# Requirement
Restate word for word the section of the entries that opens at the line containing "髮，效果很好，但是女性掉髮，絕少全禿，所以不適用植髮。" and closes at the line containing "son (très bon", both lines kept, pictures dropped.

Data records
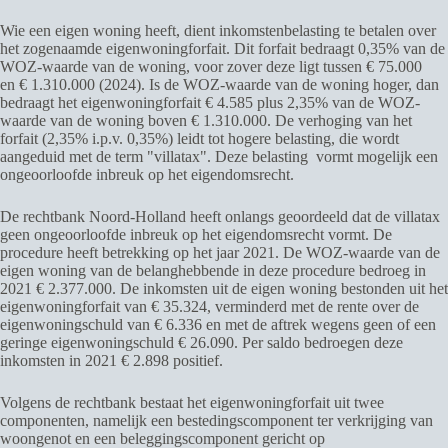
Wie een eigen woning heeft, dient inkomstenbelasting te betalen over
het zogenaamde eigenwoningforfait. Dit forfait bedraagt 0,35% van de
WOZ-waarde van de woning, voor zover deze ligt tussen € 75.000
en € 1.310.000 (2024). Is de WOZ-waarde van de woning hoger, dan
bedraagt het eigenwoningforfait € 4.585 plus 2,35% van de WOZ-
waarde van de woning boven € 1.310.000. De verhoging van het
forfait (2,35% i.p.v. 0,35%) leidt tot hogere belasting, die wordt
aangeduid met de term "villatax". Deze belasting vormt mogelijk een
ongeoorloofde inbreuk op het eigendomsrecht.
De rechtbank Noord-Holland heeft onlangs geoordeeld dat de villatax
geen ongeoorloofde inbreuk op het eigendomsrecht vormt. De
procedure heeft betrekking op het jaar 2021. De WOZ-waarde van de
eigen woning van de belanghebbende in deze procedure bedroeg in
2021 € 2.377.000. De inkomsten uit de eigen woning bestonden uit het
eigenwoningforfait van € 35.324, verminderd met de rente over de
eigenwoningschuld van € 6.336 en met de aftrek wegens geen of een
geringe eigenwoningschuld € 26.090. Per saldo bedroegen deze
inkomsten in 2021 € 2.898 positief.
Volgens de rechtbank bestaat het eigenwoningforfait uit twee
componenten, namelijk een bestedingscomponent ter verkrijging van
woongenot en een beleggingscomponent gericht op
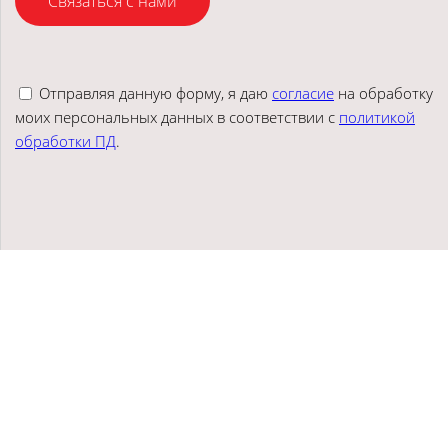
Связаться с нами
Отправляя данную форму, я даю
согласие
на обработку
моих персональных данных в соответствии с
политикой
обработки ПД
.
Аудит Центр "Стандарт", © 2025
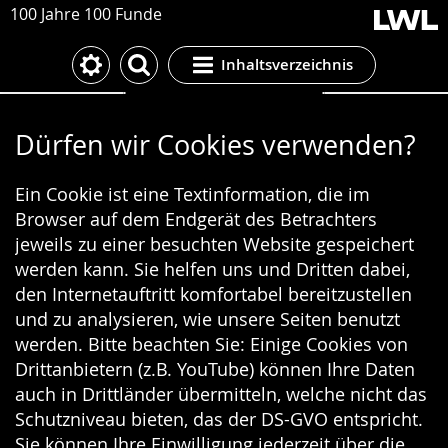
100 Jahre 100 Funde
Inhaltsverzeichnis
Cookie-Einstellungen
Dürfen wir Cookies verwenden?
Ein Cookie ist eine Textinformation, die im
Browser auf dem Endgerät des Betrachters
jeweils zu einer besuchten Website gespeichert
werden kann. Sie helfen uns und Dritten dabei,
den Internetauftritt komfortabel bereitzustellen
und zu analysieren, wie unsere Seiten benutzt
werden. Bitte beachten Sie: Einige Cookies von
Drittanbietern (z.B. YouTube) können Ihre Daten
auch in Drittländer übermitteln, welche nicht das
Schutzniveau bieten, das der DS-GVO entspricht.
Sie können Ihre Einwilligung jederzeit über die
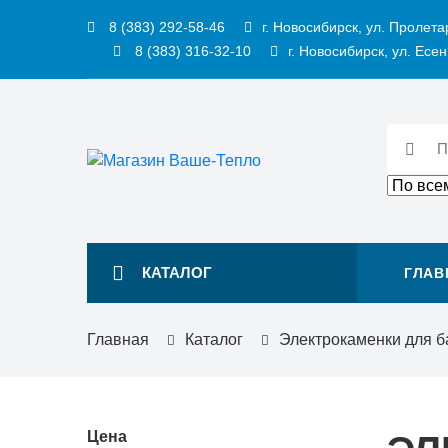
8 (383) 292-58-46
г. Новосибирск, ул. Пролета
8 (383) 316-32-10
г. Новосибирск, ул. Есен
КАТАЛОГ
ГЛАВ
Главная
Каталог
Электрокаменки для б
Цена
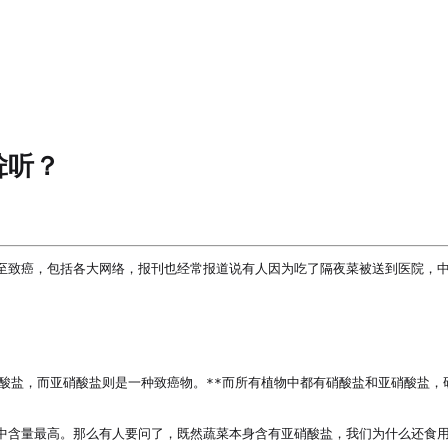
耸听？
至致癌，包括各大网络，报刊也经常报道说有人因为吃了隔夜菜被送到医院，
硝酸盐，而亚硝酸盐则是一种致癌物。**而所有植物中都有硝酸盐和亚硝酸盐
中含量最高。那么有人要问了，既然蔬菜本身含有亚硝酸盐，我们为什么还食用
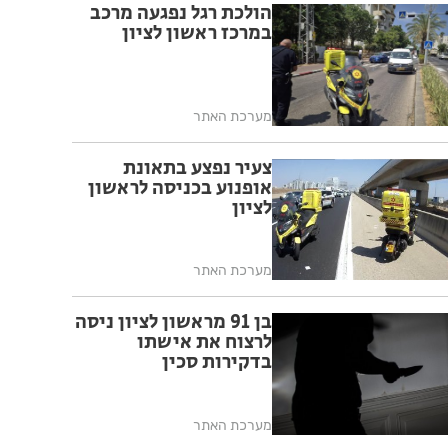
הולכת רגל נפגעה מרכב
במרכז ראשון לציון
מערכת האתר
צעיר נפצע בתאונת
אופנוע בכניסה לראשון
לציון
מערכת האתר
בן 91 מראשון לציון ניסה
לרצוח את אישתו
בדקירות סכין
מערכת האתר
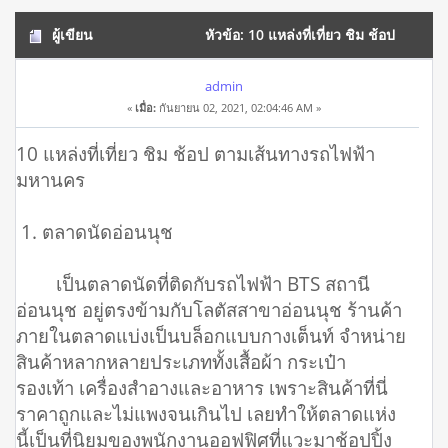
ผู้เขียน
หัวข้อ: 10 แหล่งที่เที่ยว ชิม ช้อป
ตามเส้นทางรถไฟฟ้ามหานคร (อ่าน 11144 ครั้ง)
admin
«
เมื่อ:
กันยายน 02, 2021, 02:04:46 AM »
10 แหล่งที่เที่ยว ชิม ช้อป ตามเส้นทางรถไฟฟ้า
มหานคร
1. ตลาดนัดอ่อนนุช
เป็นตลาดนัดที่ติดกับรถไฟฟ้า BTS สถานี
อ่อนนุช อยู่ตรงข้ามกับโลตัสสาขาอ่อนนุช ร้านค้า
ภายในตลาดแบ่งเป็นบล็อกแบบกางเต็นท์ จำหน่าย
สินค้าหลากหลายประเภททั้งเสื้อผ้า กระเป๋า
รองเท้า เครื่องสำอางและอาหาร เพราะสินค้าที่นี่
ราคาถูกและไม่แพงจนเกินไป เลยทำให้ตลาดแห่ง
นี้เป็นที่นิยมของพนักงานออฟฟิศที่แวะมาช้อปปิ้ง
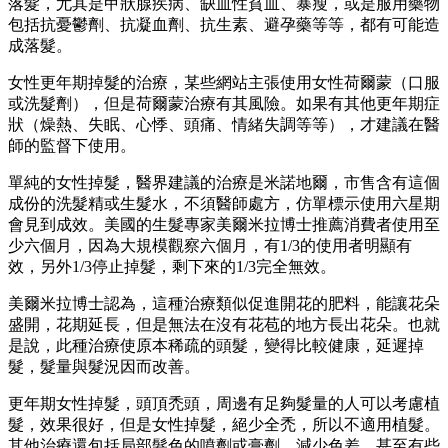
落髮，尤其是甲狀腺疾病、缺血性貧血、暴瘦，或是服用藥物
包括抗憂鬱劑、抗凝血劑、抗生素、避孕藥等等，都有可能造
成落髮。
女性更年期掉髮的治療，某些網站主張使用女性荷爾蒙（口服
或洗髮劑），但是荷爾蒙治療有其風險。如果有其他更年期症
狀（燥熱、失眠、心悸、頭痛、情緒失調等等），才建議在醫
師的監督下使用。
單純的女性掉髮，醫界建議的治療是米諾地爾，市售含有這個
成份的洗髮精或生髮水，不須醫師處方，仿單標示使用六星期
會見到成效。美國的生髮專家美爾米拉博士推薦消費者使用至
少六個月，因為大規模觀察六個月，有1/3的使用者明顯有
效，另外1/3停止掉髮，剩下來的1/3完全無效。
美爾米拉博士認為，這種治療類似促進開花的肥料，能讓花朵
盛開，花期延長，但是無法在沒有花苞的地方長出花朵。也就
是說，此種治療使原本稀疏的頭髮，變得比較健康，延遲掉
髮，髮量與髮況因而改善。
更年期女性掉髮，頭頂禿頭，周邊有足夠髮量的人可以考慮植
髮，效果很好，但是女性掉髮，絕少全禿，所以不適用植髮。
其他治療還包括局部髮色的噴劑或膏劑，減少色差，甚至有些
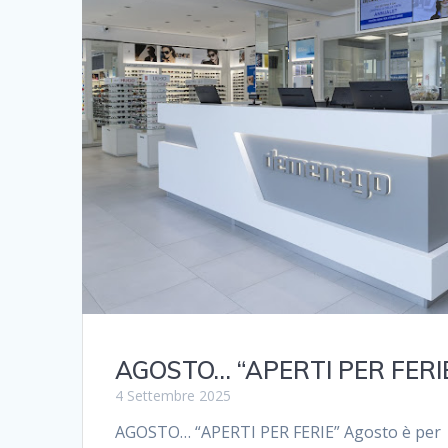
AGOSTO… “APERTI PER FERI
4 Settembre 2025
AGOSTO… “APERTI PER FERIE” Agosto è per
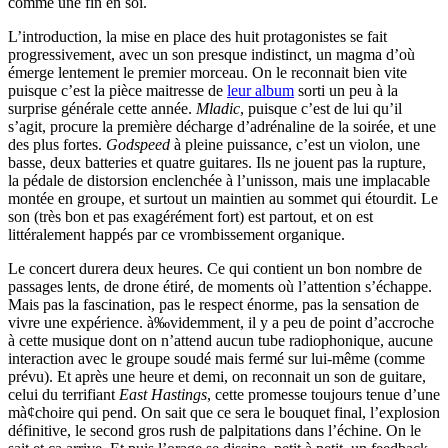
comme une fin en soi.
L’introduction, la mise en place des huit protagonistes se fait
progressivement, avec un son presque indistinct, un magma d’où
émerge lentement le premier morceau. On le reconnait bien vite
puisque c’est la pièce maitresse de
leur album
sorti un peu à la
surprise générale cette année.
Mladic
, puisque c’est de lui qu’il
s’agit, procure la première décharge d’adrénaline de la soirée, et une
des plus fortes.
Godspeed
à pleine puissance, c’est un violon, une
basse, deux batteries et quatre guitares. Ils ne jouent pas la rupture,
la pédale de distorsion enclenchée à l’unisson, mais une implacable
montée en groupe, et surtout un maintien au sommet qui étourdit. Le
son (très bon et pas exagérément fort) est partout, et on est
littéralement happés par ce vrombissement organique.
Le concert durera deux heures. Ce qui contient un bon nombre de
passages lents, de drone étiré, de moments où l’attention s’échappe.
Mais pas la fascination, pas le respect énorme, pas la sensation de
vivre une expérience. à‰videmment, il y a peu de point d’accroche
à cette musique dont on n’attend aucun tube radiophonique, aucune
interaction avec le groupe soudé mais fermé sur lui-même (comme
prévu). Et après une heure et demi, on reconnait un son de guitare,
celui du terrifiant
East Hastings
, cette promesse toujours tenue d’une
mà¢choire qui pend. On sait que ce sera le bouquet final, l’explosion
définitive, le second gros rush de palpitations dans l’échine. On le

# Completed exercise
髮，效果很好，但是女性掉髮，絕少全禿，所以不適用植髮。
其他治療還包括局部髮色的噴劑或膏劑，減少色差，甚至有些
AGOSTO… “APERTI PER FERI
4 Settembre 2025
AGOSTO… “APERTI PER FERIE” Agosto è per
comme une fin en soi.
L’introduction, la mise en place des huit protagonistes se fait
progressivement, avec un son presque indistinct, un magma d’où
émerge lentement le premier morceau. On le reconnait bien vite
puisque c’est la pièce maitresse de
leur album
sorti un peu à la
surprise générale cette année.
Mladic
, puisque c’est de lui qu’il
s’agit, procure la première décharge d’adrénaline de la soirée, et une
des plus fortes.
Godspeed
à pleine puissance, c’est un violon, une
basse, deux batteries et quatre guitares. Ils ne jouent pas la rupture,
la pédale de distorsion enclenchée à l’unisson, mais une implacable
montée en groupe, et surtout un maintien au sommet qui étourdit. Le
son (très bon et pas exagérément fort) est partout, et on est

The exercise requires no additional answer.